ChainTrees are conceptually similar to NFTs on ethereum, but the way data is associated and updated with objects is defined. Additionally, ChainTrees are built into Tupelo and do not require smart contracts to deploy.

In the ice cream scenario, each individual party would take control of ChainTrees as they moved through a supply chain and build up a history culminating in a description for the customer that can be summed up as needed. The only thing the parties need to agree on is a way to transfer the private parts of the ChainTrees amongst themselves. Quorum Control is building one such service for private data interchange, and we hope that there will be many others.

So the dairy companies would produce a ChainTree for an amount of milk. The dairy company would transfer ownership of the ChainTree to the trucking company. Each truck delivery would have its own ChainTree which would embed the ChainTrees of each dairy lot, producing a single ChainTree with all of the dairy information. As the dairy enters the factory the truck transfers ownership of its ChainTree to the factory. The factory produces a ChainTree per tub of ice cream and transfers ownership to the truck delivering to the wholesaler, which could add information on the cold chain (the temperature of the trucks) as they are delivered to the retailer. Once at the retailer, each tub’s ChainTree has its ownership changed to the retailer which can then sell to the customer. The customer has a complete history in each tub all the way back to the individual dairy farm.

Those with access to a ChainTree can decide which information to make public (or not) but they cannot modify or add additional data unless they are the owner. Even the owner of a ChainTree can not remove history from an object (though they can decide how much to make available). In that way, the supply chain can present a public side for use by consumers, auditors, etc and at the same time keep a private side that they can use to transact with each other (for, say, customs documents, legal contracts, invoices, etc). The information is tamper-proof but does not have to be available to the consumer at the end. At any step of the way, it is provable that information is not available. In this simple manner, it’s possible to create complex rules around visibility, acceptance, etc.


Supply chain on Tupelo

Supply chain on Tupelo

Tupelo clients are straightforward and using tupelo feels a lot more like using an API than interacting with smart contracts. You simply run a transaction on a ChainTree. The list of transactions is quite small. Additionally, while the method of interacting with metadata is defined, the data is arbitrary and does not require agreement between parties in order to get started with a very real, production, application.

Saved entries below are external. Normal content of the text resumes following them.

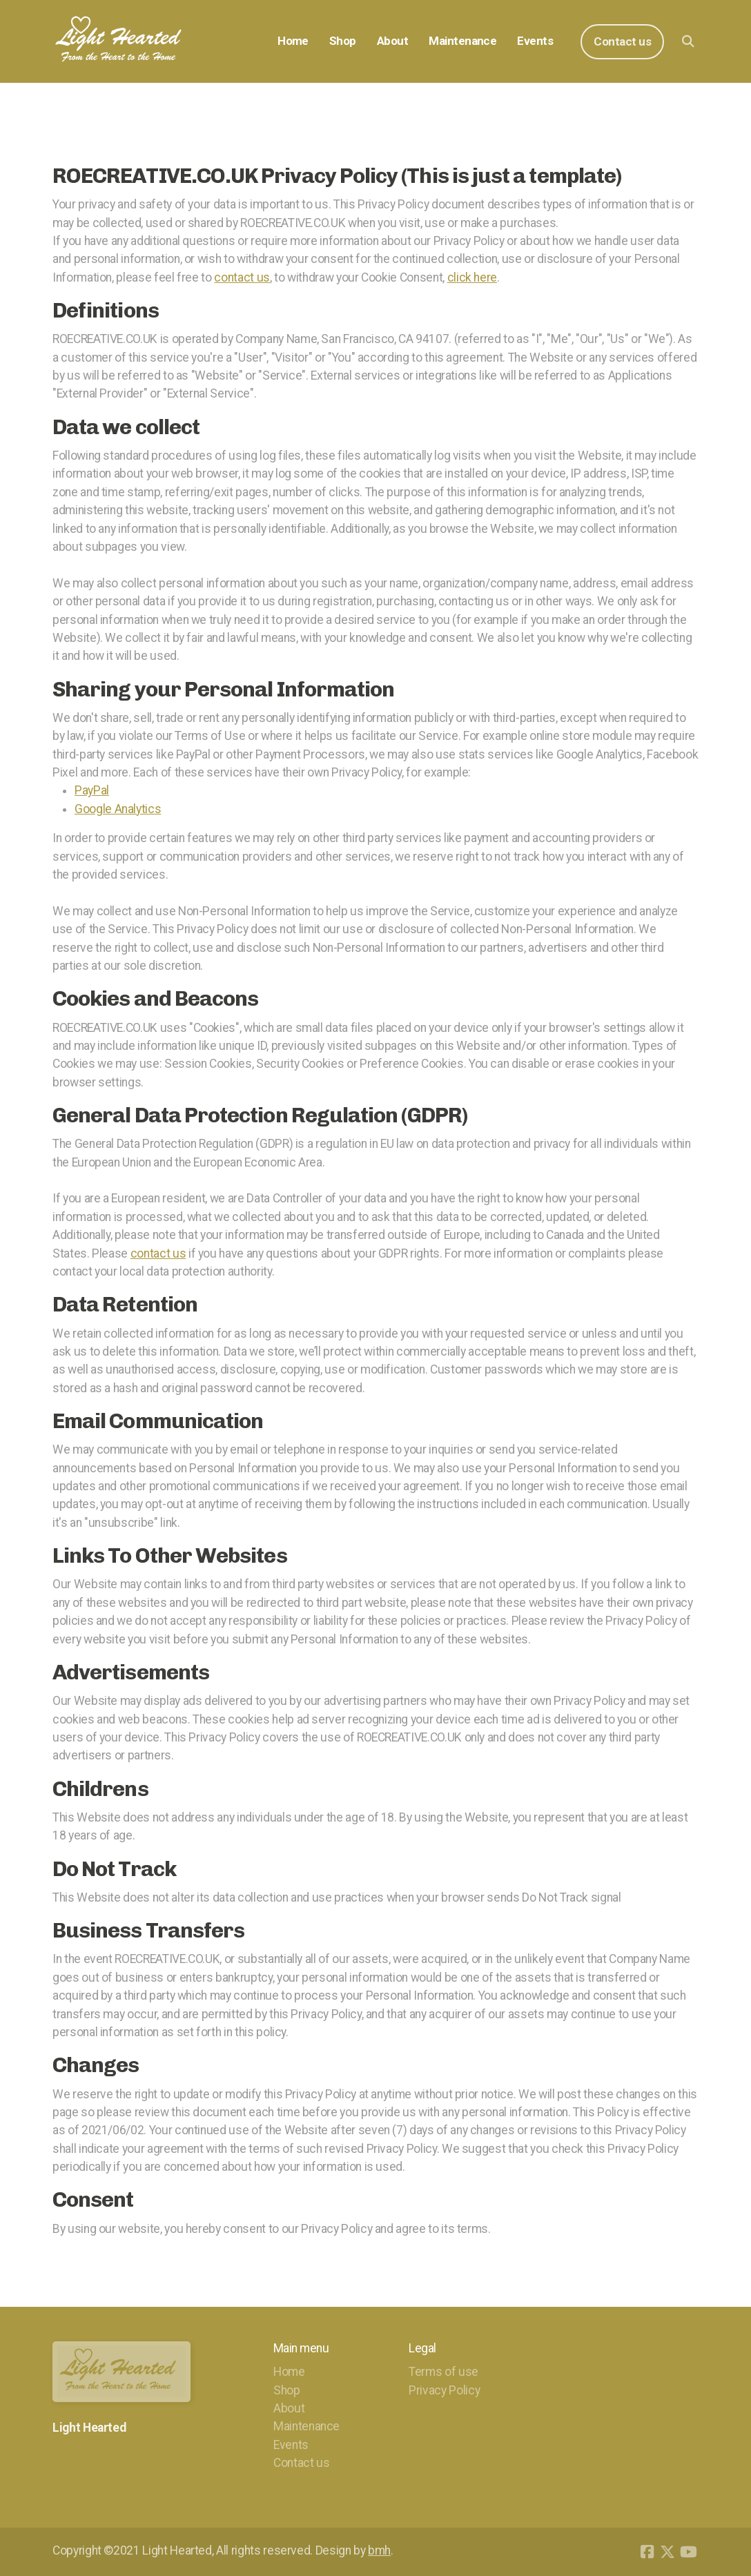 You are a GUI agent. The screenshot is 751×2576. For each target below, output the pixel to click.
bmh (379, 2550)
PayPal (92, 790)
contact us (241, 277)
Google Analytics (118, 809)
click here (472, 277)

We’ve done extensive user research and we constantly find that nearly all projects involving “things” from CryptoKitties (digital assets) to real estate investment trust (REIT) management follow a similar paradigm to a supply chain. At any time there are owners and data about an object. Objects move from owner to owner and accumulate data throughout their life cycle. At times objects want to be completely public (CryptoKitties) and at times they will remain mostly private (my house and closing documents), but being able to trust that information hasn’t been tampered with, was added by the appropriate person, and cannot be modified creates a powerful framework for a new breed of applications. The kind of applications that the hype has been promising.